Photo by Win McNamee/Getty

Virginia Republicans rally behind Trump acolyte in Senate race

In Virginia’s gubernatorial race last year, Republican officials weren’t especially concerned about their primary contest. Ed Gillespie was expected to cruise to an easy victory, easily dispatching Corey Stewart, who served as the Trump campaign’s chairman in Virginia, and who was running an explicitly pro-Confederate platform.

Indeed, as Slate’s Jamelle Bouie noted at the time, Stewart “was running as a voice for Trumpism, railing against ‘illegal immigration,’ condemning ‘transgender bathrooms,’ slamming Gillespie as a ‘cuckservative,’ and centering his campaign on an aggressive defense of the state’s Confederate monuments and memorials.”

Stewart lost that primary, but he came very close, which only emboldened him further. The right-wing Republican soon after launched a Senate bid, and this primary turned out better for the Trump acolyte.

In Virginia, Corey Stewart, a Trump-supporting, immigration hardliner who campaigned on keeping up Confederate monuments, narrowly won the GOP U.S. Senate primary, and will go up against incumbent Democratic Sen. Tim Kaine this fall.

With 100 percent of Virginia precincts in, Stewart, the chairman of the Prince William County Board of Supervisors, had 44.9 percent of the vote, compared with state Delegate Nick Freitas, a former Green Beret who’d received backing from a key conservative group, with 43.1 percent.

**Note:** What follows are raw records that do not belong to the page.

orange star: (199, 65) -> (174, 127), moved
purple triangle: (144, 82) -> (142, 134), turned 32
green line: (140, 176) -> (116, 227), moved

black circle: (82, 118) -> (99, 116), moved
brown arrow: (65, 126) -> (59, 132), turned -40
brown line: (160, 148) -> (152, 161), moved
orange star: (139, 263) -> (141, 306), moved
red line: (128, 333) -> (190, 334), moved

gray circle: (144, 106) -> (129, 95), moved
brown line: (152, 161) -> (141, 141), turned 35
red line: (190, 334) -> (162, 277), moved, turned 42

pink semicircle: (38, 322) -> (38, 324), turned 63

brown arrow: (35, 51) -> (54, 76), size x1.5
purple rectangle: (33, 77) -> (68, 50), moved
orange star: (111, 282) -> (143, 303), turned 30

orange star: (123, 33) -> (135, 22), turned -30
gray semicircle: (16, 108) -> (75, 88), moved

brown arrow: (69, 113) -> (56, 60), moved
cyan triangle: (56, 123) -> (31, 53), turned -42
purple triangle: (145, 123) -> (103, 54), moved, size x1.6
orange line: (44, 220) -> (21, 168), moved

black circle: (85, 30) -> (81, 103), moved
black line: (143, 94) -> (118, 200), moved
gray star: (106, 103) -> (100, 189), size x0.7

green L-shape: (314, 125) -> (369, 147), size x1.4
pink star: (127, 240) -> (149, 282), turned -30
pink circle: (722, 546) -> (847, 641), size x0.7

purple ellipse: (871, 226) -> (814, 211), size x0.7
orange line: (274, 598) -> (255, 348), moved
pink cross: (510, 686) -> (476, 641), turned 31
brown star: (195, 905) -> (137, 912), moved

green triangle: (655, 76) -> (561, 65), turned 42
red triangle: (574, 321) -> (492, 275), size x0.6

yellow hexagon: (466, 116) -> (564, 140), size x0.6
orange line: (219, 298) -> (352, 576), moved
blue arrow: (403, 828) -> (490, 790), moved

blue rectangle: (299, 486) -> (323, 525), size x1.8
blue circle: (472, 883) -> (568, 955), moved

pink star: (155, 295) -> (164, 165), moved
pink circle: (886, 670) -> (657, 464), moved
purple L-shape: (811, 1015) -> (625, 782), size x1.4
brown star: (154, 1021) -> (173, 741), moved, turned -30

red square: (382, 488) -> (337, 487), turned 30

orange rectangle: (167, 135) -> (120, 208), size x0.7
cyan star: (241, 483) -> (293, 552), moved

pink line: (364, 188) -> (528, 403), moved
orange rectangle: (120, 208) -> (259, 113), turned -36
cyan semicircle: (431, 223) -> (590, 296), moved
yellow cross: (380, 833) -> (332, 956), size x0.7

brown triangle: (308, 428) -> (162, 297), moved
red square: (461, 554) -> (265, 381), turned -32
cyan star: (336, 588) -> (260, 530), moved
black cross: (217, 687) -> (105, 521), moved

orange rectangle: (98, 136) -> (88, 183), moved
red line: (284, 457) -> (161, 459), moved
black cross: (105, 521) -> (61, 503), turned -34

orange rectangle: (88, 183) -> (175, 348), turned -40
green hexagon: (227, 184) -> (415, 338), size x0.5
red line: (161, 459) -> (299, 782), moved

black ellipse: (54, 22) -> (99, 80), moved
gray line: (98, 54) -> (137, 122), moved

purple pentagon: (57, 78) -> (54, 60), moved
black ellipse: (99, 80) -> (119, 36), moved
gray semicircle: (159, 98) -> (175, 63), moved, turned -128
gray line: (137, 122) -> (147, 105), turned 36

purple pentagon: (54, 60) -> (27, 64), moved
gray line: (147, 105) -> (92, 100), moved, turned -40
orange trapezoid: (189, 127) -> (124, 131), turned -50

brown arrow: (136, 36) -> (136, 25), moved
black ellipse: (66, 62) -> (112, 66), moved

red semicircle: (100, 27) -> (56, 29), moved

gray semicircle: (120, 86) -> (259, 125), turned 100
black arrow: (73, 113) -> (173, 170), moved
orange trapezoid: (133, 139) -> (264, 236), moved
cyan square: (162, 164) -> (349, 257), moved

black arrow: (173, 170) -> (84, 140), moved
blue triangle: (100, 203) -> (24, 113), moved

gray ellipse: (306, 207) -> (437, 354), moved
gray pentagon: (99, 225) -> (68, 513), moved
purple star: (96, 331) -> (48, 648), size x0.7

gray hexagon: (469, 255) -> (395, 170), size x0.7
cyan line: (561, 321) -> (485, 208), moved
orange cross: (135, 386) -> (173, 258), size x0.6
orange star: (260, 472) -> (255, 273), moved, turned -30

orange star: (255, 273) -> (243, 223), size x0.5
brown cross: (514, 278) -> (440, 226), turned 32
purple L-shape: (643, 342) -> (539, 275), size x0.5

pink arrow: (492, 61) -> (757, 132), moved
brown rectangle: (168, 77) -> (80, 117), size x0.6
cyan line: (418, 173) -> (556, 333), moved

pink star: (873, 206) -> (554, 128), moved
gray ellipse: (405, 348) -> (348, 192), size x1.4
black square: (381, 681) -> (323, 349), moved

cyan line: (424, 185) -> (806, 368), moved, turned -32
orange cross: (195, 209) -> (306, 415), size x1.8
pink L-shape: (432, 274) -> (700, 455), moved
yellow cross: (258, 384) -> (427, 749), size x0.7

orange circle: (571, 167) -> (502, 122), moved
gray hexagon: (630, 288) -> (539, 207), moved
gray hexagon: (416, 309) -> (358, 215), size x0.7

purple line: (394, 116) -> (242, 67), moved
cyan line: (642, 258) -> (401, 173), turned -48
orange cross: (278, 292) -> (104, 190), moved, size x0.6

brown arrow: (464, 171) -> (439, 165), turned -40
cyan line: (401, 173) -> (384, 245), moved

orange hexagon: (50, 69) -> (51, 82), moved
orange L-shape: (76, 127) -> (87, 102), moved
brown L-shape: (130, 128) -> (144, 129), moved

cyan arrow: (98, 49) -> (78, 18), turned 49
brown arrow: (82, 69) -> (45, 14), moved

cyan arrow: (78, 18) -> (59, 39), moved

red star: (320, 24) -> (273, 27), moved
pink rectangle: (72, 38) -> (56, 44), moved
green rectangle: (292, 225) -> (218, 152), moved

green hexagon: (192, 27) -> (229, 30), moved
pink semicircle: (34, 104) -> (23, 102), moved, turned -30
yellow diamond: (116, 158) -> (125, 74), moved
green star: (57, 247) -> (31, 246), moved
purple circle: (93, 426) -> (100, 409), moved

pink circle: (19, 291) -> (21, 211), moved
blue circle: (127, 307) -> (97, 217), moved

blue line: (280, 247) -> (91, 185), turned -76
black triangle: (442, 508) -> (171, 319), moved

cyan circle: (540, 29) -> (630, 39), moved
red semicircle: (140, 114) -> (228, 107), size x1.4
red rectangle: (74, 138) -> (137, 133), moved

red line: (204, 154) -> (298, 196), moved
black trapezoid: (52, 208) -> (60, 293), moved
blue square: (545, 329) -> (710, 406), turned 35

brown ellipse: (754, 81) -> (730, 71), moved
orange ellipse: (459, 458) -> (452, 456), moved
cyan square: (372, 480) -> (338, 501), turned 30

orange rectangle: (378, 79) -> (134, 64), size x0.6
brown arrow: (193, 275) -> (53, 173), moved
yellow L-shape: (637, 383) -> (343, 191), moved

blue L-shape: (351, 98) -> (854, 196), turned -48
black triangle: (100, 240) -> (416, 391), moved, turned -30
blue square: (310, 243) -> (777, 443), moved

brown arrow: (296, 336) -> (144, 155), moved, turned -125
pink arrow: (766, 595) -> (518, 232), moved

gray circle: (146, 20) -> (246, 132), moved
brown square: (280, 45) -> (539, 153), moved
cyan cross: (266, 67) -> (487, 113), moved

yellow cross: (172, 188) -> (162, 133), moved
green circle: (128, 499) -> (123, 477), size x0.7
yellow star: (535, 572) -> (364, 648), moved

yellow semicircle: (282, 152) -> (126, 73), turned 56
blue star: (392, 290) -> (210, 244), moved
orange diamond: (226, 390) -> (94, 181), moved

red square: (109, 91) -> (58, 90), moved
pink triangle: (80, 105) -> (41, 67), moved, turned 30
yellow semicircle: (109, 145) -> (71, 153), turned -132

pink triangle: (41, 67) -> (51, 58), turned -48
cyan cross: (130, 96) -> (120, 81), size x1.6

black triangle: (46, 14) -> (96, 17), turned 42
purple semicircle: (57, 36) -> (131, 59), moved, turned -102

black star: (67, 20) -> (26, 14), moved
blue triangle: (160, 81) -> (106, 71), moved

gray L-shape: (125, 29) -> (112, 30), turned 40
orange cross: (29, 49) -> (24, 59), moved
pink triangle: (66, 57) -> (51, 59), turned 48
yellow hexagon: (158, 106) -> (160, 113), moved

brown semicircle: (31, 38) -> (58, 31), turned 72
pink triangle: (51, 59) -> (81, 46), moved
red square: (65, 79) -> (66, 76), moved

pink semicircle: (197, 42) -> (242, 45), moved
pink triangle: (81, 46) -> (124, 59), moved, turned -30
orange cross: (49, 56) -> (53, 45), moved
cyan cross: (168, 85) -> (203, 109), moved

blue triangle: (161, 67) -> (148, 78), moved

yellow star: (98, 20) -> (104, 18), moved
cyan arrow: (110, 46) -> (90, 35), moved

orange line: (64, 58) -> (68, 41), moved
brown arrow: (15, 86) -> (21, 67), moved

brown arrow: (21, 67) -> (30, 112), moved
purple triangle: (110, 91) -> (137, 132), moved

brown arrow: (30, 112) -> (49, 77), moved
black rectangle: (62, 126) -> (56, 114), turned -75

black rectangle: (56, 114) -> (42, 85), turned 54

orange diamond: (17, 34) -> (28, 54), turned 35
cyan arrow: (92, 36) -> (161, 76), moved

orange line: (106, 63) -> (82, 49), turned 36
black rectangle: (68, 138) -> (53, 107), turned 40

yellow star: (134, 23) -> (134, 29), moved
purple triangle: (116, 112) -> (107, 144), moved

Stewart’s victory could be a gift for Kaine in blue-leaning Virginia, where a Republican hasn’t won a statewide race since 2009. Stewart campaigned as an ardent supporter of the Second Amendment and even revived false “birther” allegations that Barack Obama wasn’t born in the U.S.

To get a flavor of what Stewart brings to the table, note that when he launched his campaign, he declared that “the era of the kinder, gentler Republican is over.”

His candidacy, Stewart added, would be “vicious.”

For most Republican officials, yesterday’s results weren’t good news. Kaine is a formidable incumbent, making this an uphill climb for the GOP anyway, but the broader issue is having the Republican brand associated with a pro-Confederate extremist.

Indeed, it was of great interest to see the National Republican Senatorial Committee – which exists solely to help GOP candidates win Senate races – celebrate the results of yesterday’s primary contests in several states by way of press releases and social media, while saying nothing about the contest in Virginia.

And yet, there was the president, declaring via Twitter, “Congratulations to Corey Stewart for his great victory for Senator from Virginia. Now he runs against a total stiff, Tim Kaine, who is weak on crime and borders, and wants to raise your taxes through the roof. Don’t underestimate Corey, a major chance of winning!”

Stewart may be too radical for much of the Republican Party’s establishment, but he’s just right for Donald Trump.

Rep. Mark Sanford (R-S.C.) lost his primary yesterday because he was insufficiently pro-Trump, while Corey Stewart won his primary yesterday because he was Virginia’s version of Trump.

Today’s GOP is getting Trumpier and Trumpier all the time.